Old Bill Pease
by Bob Brail

            Many Americans are familiar with Andy Griffith’s old televion show, either because they watched it in the sixties or they have seen its reruns.  Set in the fictional town of Mayberry, the plots always seemed to include one of the town’s unusual residents, folks like Goober, Floyd the barber, or Barney Fife.  These people, because of their unusual qualities, are long remembered.

            Back in the woods a short distance from New Melle, a person can still find traces left by an interesting “character” from New Melle’s past., the remnants of an old shack.  It is all that is left of the home of Bill Pease, an old root digger who lived in the New Melle area until the late sixties.   Pease is a person remembered by many for his unusual life.

            William H. Pease was born on July 11, 1873,  in Ohio, and attended school only through fourth grade.  By 1920, he and his wife Izzetta had lived near New Melle for over a decade with their family of five children.  Pease worked as a laborer and tie maker for the railroad.  It was also true that by 1920 Pease had a reputation making trouble when he had too much to drink.  He had twice been arrested for disturbing the peace in New Melle, once because he had thrown rocks through the windows of a local tavern.  For that offense he was sentenced to a year in the county jail and paroled upon the condition that he stay away from alcohol.

            However, in 1923 it was alcohol that caused the tragedy of Bill Pease’s life.  In June of that year he was convicted of assaulting his oldest daughter at their home near New Melle.  A local newspaper called it “one of the most unthinkable and most revolting crimes every accomplished in St. Charles County.”  Years later he would still maintain his innocence, but at his trial he admitted that he had been too drunk to remember what had happened.  Pease was sentenced to twenty-five years hard labor in the state penitentiary at Jefferson City.  Later that fall his wife divorced him.

            In July of 1931, Pease was paroled by the governor of Missouri.  A local woman, now in her late eighties, remembers her father receiving a phone call from Pease at that time, asking for a ride to New Melle.  Later, Pease must have violated parole or been convicted of another crime, for he was again incarcerated in Jefferson City at the time of the 1940 census.

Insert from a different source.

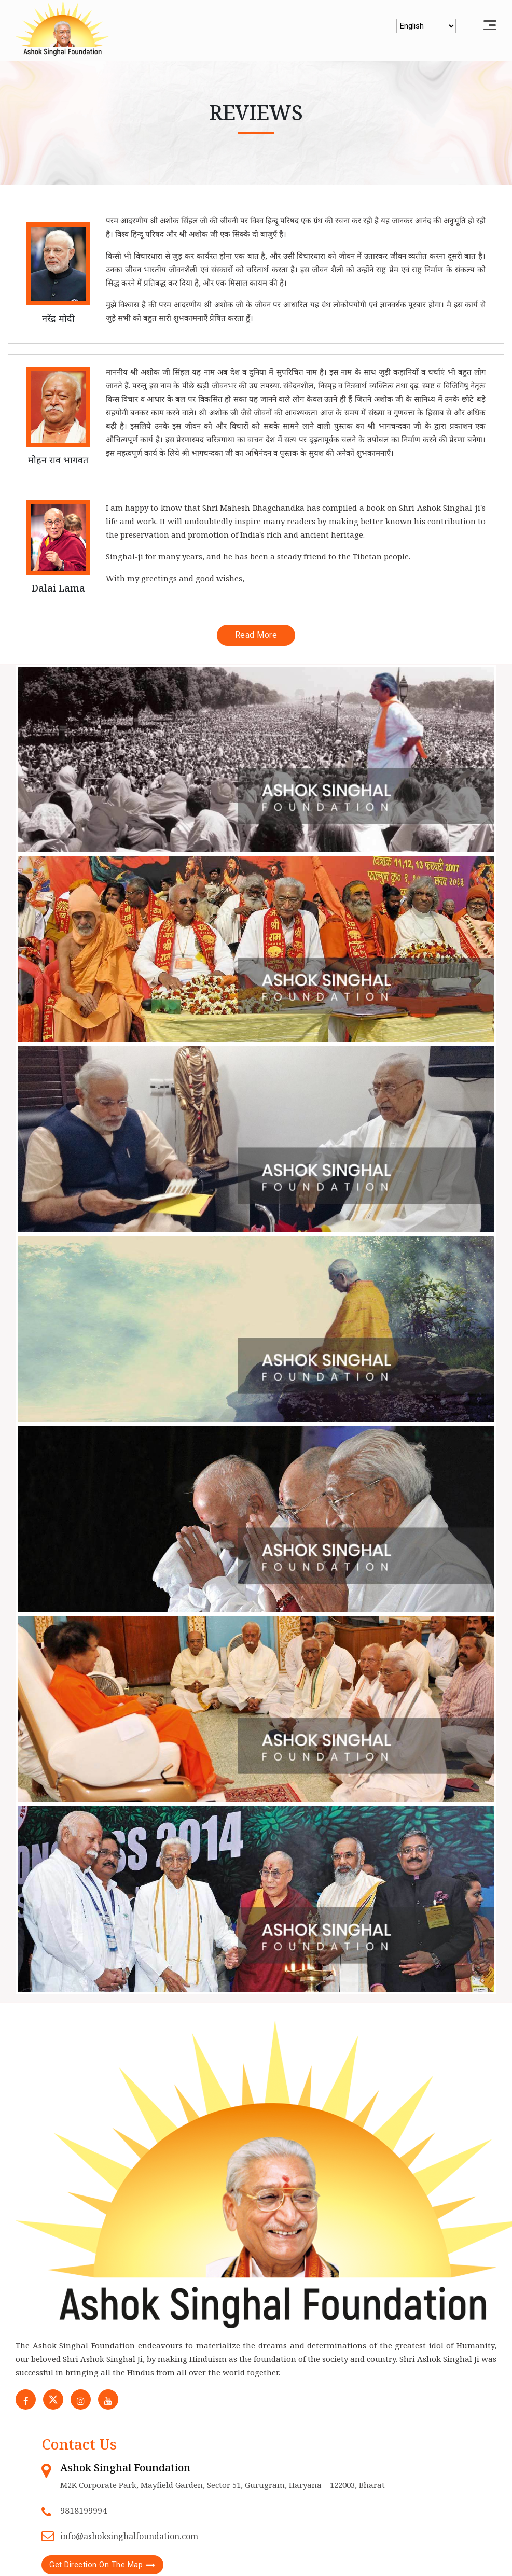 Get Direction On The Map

            When Pease was paroled from prison for the second time, he again returned to the New Melle area by the late 1940’s and squatted on land owned by the Heil family.  There he built a ten feet by ten feet shack and lean-to in a small valley surrounded by hills.  The shack had a bed, table, and stove on its dirt floor.  Pease supported himself mainly by digging roots, such as snakeroot and ginseng, and collecting herbs, which he then sold, sometimes in New Melle and sometimes to an individual who came to his place.  Often, though, Pease would fill a gunny sack with the fruits of his labor and then walk all the way to Wentzville, dragging his sack behind him, where he would sell his roots and then walk back to Wentzville.  He did this into the middle 1950’s when he would have been over eighty years old. 

            Pease also grew tobacco and strawberries for sale to local residents.  New Melle resident Donnie Kops remembers going with his father to buy strawberries from Pease when Kops was just a youngster: “When we arrived, he was nowhere to be seen.  So my Dad hollered, “Oh, Bill, where are you” several times.  Shortly he appeared out of the brush and weeds and scared me.”

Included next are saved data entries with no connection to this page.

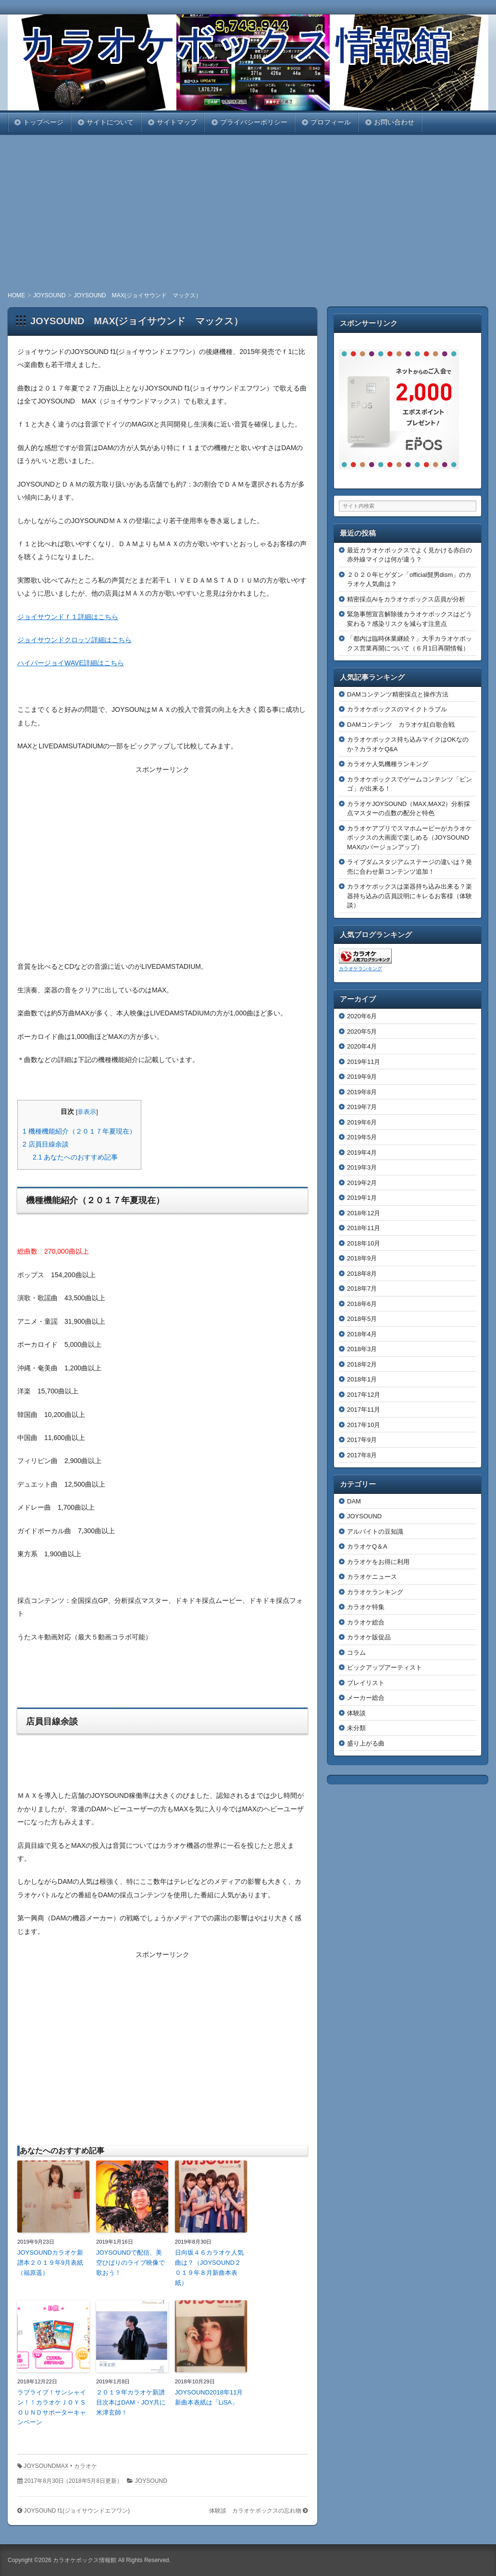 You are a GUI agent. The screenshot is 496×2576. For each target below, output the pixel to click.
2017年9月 (362, 1439)
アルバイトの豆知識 (375, 1531)
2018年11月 (363, 1228)
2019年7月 (362, 1107)
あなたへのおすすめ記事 (75, 1157)
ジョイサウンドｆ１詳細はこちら (67, 617)
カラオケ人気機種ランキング (387, 764)
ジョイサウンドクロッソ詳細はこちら (74, 640)
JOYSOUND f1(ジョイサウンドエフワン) (77, 2510)
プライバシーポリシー (253, 122)
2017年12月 (363, 1394)
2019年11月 (363, 1061)
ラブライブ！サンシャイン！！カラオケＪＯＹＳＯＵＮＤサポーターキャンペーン (51, 2407)
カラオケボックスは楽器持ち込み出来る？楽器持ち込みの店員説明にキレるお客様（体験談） (409, 896)
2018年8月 (362, 1273)
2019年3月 (362, 1167)
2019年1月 (362, 1197)
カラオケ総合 (365, 1622)
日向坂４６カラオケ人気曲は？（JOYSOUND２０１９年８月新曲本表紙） (209, 2267)
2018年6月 (362, 1303)
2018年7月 (362, 1288)
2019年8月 (362, 1092)
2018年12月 (363, 1213)
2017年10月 (363, 1424)
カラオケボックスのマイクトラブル (397, 709)
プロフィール (330, 122)
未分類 (356, 1728)
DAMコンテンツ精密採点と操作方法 (397, 694)
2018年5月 (362, 1318)
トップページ (43, 122)
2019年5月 (362, 1137)
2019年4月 (362, 1152)
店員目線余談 (46, 1144)
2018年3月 (362, 1349)
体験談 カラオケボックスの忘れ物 (255, 2510)
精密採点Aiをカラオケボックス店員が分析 (406, 599)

            In the 1950’s local lore had it that Pease was part Native American.  When he hunted squirrels and rabbits, he always wore a hat.  One longtime area resident remembers once finding Bill Pease asleep in the middle of a field where he had decided to take a nap.

            Folks who remember Bill Pease now say that he was a man who never caused problems, although he did apparently continue drinking.  He was just an “ordinary guy” who had very little to do with people.  He was a very quiet man who didn’t say much and certainly didn’t talk more than he had to.  Generally, he kept to himself.

            When the Heils sold their property around 1960, Pease moved off their place and relocated to the old Cooper place on Foristell Road, now the location of the Fiddlestix Subdivison.  One of Pease’s neighbors was a young girl, now in her sixties.  She remembers many wonderful walks with Poese, who showed her how to dig roots and find mushrooms.  Pease lived there until his death on May 11, 1968, and was buried in Linn Cemetery, Wentzville.

            In describing his own experience of living by himself in the woods, the early nineteenth century American author, Henry David Thoreau wrote, “I went to the woods because I wished to live deliberately, to front only the essential facts of life.”  When Bill Pease returned to New Melle, he seems to have sought the woods for a different reason.  Pease had problems in his past he wanted to forget and found the solitude he needed in his shack in the woods.  He is remembered today by several area residents as an interesting character from New Melle’s past.

Sources: This article was primarily based on interviews with several New Melle area residents.  Special thanks goes to Donnie Kops for his assistance with these interviews. Other sources utilized were federal census records and Daily St. Charles Cosmos-Monitor (newspaperarchive.com).